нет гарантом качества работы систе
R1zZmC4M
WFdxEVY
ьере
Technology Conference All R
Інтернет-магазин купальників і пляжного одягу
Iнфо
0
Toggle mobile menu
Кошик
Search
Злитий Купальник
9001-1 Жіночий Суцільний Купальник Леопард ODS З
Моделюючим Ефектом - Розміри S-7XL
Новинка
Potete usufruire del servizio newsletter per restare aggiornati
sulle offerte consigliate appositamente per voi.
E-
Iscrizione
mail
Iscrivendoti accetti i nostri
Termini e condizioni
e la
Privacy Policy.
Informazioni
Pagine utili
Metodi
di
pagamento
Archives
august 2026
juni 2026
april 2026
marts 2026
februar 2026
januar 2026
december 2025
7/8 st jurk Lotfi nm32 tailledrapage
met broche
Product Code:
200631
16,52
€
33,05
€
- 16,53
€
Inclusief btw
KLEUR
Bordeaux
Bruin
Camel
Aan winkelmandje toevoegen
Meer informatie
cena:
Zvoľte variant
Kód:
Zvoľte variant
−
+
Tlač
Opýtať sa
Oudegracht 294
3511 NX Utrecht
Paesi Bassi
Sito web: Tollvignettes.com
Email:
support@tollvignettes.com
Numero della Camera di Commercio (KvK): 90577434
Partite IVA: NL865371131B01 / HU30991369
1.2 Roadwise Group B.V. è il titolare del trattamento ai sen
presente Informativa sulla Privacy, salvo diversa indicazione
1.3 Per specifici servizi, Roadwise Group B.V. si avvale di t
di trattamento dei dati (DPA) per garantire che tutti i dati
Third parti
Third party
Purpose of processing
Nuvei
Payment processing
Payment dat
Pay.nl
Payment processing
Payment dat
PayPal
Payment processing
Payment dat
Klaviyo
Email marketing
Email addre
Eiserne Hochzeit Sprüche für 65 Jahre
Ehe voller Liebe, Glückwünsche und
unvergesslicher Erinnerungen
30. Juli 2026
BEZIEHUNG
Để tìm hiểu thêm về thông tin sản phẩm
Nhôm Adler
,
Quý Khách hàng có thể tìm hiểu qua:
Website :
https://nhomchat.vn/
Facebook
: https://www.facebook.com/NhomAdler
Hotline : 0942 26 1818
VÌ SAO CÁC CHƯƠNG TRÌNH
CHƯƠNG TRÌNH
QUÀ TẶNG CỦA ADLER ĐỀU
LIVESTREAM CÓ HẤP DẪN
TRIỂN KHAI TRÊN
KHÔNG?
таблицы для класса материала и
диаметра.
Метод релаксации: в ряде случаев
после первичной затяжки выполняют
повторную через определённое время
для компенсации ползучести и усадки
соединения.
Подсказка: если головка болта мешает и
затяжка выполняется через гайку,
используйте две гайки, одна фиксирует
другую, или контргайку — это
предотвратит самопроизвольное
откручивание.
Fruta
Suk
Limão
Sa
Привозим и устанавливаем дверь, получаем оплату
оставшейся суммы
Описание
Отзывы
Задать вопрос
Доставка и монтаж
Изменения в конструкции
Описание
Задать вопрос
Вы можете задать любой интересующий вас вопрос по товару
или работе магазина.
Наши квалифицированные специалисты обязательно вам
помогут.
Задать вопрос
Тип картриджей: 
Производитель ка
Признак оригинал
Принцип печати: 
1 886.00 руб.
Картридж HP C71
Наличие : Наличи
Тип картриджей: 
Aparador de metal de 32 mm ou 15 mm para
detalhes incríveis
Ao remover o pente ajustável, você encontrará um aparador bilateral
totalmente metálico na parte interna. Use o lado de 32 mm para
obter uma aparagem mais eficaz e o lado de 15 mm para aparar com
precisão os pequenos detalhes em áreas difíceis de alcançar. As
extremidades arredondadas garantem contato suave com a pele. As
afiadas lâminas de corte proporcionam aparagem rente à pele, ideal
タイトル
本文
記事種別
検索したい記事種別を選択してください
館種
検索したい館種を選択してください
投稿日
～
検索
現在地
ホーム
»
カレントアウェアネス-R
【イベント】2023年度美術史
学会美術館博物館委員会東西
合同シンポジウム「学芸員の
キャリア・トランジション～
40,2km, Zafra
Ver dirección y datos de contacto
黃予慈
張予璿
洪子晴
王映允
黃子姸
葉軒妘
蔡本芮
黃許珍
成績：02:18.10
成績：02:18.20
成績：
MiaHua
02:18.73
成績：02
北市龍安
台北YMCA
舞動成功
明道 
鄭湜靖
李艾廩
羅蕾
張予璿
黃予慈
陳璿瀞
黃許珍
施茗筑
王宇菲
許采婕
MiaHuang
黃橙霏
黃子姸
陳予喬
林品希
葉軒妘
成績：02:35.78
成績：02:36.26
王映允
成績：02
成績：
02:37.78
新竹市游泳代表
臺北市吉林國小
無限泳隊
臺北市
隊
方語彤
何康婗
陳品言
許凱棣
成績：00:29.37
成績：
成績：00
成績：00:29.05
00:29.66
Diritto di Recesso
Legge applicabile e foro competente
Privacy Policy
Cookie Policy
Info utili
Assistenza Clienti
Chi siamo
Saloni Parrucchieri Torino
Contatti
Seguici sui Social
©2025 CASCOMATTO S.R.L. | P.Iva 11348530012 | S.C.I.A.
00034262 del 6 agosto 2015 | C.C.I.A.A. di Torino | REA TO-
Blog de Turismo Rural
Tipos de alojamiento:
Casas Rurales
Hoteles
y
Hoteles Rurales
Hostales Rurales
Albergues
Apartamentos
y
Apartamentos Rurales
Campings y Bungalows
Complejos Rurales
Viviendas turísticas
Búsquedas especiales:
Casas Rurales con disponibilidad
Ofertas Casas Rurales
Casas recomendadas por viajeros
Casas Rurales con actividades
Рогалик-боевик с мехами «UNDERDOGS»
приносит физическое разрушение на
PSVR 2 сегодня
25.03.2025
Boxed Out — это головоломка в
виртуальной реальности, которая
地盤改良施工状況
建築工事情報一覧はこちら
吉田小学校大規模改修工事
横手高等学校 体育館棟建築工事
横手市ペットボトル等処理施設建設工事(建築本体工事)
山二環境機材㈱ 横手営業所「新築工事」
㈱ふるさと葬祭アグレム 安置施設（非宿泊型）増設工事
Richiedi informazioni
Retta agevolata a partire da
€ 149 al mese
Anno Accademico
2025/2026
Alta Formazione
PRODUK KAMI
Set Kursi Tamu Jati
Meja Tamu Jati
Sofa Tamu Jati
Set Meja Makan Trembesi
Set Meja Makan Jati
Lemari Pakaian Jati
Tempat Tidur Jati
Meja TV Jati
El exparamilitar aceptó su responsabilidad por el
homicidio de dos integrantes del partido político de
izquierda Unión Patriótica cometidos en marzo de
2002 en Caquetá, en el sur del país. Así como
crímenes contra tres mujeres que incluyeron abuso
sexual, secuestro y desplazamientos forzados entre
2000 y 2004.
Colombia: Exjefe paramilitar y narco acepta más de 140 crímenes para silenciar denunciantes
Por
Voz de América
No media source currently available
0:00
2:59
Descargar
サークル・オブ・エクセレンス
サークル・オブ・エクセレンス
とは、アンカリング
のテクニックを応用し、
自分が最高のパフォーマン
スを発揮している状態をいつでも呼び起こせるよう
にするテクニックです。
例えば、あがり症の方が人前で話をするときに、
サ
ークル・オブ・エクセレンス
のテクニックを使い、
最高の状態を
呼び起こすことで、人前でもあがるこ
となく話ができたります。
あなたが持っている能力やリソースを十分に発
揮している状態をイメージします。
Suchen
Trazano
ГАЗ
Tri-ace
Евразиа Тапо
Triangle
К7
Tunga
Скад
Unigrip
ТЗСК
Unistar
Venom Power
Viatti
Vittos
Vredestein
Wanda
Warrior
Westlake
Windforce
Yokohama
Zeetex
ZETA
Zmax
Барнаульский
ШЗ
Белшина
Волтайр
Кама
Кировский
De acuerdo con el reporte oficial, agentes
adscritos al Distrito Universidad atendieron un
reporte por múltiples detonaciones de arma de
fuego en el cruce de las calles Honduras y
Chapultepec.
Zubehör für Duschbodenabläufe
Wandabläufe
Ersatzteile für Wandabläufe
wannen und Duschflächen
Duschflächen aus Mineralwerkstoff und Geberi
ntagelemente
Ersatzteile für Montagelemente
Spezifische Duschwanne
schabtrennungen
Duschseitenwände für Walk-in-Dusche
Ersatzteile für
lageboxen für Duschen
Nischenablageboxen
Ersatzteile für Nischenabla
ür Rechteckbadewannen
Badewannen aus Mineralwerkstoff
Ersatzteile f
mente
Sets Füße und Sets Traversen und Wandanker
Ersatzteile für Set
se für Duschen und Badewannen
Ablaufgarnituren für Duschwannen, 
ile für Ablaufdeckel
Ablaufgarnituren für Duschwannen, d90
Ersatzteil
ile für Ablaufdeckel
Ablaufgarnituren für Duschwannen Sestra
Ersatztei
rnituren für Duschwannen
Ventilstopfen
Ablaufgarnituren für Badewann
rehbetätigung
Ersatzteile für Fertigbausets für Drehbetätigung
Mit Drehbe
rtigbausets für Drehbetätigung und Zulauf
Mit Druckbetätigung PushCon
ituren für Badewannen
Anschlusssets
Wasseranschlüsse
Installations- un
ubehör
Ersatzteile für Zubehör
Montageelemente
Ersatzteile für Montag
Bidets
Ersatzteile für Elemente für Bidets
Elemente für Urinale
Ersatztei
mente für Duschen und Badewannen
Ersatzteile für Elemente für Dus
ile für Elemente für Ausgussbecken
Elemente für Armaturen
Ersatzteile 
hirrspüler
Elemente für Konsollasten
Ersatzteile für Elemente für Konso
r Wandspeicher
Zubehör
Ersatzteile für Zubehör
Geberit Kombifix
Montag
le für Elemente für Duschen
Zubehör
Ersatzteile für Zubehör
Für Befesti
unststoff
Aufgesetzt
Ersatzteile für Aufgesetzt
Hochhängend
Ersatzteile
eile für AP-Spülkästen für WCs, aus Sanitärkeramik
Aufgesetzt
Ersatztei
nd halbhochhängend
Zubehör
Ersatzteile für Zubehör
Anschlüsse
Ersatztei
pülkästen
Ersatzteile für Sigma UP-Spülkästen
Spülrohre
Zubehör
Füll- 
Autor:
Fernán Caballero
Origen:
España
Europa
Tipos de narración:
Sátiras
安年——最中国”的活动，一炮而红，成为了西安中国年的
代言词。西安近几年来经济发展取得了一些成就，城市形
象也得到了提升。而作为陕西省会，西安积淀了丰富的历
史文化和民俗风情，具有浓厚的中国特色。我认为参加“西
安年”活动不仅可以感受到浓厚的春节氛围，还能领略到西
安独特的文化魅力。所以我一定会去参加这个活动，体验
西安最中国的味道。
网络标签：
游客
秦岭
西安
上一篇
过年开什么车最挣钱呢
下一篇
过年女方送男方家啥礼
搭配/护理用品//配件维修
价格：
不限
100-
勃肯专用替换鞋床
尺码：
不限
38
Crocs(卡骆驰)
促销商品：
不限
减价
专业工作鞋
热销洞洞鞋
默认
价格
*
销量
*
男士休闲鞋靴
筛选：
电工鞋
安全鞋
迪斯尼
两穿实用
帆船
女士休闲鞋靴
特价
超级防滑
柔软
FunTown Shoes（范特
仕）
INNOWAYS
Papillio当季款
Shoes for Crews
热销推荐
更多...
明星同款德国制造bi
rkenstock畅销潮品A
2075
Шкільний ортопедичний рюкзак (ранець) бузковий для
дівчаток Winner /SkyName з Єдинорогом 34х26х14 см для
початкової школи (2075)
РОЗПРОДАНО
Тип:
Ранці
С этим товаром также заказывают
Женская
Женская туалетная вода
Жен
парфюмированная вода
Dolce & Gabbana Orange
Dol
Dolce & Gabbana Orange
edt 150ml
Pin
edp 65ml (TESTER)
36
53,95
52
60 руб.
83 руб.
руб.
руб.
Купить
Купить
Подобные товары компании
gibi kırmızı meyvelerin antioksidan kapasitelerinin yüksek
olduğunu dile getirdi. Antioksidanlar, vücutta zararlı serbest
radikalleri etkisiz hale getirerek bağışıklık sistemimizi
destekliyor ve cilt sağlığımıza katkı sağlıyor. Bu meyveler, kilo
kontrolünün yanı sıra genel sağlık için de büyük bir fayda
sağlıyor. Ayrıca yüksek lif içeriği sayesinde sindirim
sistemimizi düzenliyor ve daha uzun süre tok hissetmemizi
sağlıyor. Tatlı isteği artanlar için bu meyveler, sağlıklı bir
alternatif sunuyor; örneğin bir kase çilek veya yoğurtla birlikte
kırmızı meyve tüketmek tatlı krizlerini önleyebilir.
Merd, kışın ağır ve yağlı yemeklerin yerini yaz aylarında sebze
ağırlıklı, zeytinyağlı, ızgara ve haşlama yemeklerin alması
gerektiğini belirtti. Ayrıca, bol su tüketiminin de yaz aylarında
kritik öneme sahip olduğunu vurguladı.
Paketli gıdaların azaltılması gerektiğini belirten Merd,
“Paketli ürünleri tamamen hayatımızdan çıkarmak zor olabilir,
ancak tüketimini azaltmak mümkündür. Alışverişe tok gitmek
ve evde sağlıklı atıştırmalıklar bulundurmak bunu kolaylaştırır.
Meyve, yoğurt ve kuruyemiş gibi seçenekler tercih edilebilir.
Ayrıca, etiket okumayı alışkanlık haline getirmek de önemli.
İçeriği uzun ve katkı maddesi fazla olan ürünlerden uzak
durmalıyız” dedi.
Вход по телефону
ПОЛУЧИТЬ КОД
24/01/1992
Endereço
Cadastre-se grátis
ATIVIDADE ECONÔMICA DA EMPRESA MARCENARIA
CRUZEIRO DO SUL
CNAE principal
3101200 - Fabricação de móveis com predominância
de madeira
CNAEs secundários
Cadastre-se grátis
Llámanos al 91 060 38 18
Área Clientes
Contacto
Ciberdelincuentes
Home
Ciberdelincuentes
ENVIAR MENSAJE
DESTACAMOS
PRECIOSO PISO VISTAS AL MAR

Problem |
Only a number is wanted here: how many lines of the data hold the string "Bidets".

Task solution |
2